In the Russian Empire
Water polo in Russia dates back to 1910, when the sport was included into the national water sports programme. The Shuvalov school was opened back then, featuring rules that differed from the international rules. In 1913, the first water polo tournament was played between the Shuvalov school and Moscow, with the first winning 3–2. The new sport progressed in Russia, as all swimming organizations included this sport into their programme. P. Erofeev and A. Shemansky further populized water polo by publishing brochures with rules and hints.

In the Soviet Union
As previously, water polo was predominant in Moscow and Leningrad (formerly known as St. Petersburg). However, this changed when the water polo teams of the Black Sea Fleet, Baltic Fleet and Caspian Flotilla further spread water polo in Russia. In the early history, water polo was popular especially among sailors. The strongest teams were Delfin of Leningrad and the Moscow Life Saving Society and the Yacht-Club. Following the resolution by the organizing bureau of the Central Committee of the Communist Party of the Soviet Union in 1925, physical culture has been greatly propagated in Russia, stimulating water polo as well.

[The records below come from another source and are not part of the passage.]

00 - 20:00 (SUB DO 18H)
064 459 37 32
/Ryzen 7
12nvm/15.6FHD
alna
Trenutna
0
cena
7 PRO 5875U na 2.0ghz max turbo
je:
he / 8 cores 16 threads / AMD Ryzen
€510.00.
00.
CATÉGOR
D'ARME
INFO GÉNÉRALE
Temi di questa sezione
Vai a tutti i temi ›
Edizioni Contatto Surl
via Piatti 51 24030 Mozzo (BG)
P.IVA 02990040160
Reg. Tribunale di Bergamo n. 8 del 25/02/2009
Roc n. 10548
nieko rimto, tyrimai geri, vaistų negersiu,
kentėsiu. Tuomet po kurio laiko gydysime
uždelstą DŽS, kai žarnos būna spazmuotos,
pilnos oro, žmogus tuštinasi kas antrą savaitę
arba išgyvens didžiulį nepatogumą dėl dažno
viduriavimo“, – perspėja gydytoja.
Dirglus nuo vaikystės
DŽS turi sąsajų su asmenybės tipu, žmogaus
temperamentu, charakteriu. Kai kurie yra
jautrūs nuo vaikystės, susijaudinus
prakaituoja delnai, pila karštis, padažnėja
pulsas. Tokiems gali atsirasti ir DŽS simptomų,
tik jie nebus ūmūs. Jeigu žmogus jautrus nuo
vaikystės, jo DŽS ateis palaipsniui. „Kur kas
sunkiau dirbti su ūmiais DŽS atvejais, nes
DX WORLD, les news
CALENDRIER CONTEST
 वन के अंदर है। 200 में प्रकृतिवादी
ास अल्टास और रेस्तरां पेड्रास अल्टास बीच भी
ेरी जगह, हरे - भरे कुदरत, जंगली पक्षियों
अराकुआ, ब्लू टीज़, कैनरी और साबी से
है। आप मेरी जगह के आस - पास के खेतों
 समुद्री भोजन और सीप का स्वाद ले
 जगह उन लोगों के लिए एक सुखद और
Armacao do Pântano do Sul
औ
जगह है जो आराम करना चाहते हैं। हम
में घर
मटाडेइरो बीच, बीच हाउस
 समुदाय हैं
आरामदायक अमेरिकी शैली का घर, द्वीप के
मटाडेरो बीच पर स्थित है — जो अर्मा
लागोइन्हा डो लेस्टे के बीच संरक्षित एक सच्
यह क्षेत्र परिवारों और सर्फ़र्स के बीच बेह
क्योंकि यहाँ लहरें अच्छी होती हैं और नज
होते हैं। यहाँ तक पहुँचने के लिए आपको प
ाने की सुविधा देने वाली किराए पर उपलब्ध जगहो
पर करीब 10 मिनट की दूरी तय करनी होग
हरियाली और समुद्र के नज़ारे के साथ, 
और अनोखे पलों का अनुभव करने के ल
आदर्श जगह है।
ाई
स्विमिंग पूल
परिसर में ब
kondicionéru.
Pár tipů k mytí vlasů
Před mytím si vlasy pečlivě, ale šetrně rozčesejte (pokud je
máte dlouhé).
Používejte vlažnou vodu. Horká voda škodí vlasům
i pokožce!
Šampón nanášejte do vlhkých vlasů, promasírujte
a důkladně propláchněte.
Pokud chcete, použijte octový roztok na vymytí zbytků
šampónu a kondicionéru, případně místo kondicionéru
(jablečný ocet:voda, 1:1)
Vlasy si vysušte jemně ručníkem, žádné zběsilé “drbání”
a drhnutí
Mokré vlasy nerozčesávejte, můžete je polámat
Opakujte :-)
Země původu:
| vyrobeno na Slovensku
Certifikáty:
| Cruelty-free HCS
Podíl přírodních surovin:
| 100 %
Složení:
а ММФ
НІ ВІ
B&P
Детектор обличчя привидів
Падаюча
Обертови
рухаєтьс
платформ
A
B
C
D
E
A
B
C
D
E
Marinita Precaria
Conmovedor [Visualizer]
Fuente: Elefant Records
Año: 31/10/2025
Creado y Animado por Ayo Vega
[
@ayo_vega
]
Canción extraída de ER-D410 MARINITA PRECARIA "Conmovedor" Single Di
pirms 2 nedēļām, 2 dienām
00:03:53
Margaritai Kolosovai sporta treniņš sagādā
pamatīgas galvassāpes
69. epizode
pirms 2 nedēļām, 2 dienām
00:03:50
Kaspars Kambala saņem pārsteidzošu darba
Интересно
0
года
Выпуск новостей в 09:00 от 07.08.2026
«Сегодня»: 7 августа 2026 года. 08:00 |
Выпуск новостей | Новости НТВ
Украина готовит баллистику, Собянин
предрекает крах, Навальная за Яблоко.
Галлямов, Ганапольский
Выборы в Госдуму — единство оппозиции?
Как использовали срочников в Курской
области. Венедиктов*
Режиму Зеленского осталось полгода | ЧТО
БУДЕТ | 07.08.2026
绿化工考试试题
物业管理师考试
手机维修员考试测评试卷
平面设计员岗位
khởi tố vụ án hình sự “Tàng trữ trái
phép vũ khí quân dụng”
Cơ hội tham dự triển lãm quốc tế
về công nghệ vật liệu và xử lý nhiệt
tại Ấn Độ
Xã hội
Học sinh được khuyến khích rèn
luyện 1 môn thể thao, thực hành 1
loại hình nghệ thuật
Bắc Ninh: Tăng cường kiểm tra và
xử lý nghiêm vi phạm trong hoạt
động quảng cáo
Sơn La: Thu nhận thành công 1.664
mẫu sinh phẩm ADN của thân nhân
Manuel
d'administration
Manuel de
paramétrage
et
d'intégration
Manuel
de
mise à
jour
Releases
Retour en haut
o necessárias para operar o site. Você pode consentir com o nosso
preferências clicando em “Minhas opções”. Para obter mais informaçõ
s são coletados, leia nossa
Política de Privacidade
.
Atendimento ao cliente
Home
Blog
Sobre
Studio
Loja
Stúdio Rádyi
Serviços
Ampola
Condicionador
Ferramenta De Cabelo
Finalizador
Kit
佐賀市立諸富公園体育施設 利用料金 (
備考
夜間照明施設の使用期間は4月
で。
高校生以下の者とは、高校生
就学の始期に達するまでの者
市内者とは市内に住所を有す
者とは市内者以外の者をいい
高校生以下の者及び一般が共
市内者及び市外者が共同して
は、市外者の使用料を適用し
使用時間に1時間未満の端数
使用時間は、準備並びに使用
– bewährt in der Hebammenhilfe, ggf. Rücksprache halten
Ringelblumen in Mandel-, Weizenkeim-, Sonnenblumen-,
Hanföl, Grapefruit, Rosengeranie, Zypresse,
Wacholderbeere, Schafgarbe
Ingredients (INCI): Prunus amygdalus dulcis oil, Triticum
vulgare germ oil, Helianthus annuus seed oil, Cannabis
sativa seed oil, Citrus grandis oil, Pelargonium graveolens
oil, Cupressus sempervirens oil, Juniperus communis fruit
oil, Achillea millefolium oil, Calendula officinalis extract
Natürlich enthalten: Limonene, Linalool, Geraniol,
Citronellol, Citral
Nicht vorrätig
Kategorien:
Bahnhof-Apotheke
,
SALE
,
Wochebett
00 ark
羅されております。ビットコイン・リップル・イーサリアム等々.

The first championship took place in 1925. Apart from the teams of Leningrad, Moscow and Kiev, the tournament featured teams from the Caucasus, Crimea, Ural, as well as the aforementioned fleet teams. Three years later, water polo was included in the All-Union Spartakiade (sports festival). The team of Leningrad dominated in Russian water polo until 1933, as the city had winter water pools and so had more training opportunities. In 1946, the USSR Water Polo Cup was introduced. One year later, the Soviet Union was selected into the FINA. The national water polo then debuted at the 1952 Winter Olympics in Helsinki.

Results

Olympic Games

1996 – 5th place
2000 –  Silver medal
2004 –  Bronze medal

World Championship

1994 –  Bronze medal
1998 – 6th place
2001 –  Bronze medal
2003 – 10th place
2005 – 7th place
2007 – 7th place
2015 – 14th place
2017 – 8th place
2022 – Disqualified

World Cup

 1993 – 5th place
 1995 –  Bronze medal
 1997 – 4th place
 1999 – 4th place
 2002 –  Gold medal
 2006 – 8th place

World League

 2002 –  Gold medal
 2005 – 6th place
 2006 – 14th place
 2007 – 13th place
 2008 – 13th place
 2009 – 15th place
 2010 – 13th place
 2011 – 14th place
 2012 – Preliminary round
 2013 – 5th place
 2014 – Preliminary round
 2015 – Preliminary round
 2016 – Preliminary round
 2017 – 5th place
 2018 – Preliminary round
 2019 – Preliminary round

European Championship

1993 – 6th place
1995 – 6th place
1997 –  Bronze medal
1999 – 5th place
2001 – 5th place
2003 – 4th place
2006 – 9th place
2008 – 10th place
2010 – 11th place
2014 – 11th place
2016 – 8th place
2018 – 7th place
2020 – 8th place
2022 – Disqualified

Current squad
Roster for the 2020 Men's European Water Polo Championship.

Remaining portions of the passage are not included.